> _YOUR ASSIGNMENT_
Consider the entries below. Count the lines holding the string "грудня" and state the number only.
-------- DATASET
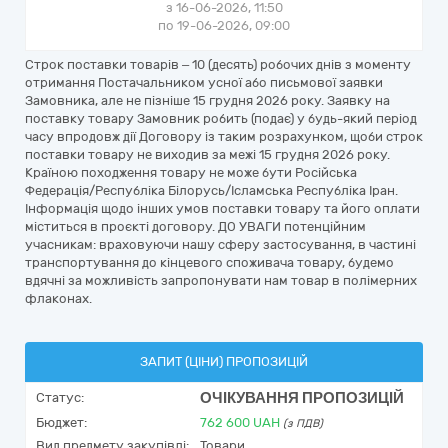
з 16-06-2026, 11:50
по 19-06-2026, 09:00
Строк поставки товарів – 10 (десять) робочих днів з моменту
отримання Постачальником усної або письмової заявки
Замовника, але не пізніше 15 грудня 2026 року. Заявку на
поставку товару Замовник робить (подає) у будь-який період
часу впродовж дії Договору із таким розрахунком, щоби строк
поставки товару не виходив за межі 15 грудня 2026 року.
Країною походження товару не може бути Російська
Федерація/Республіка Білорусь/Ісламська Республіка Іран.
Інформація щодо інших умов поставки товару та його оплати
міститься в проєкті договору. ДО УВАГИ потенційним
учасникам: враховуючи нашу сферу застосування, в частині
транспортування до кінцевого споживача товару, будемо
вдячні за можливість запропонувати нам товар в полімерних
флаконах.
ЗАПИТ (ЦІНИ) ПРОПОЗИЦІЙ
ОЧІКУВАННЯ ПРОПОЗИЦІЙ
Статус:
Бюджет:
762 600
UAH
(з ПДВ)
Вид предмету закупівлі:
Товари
----------------
> _RESULT OF THIS TASK_
2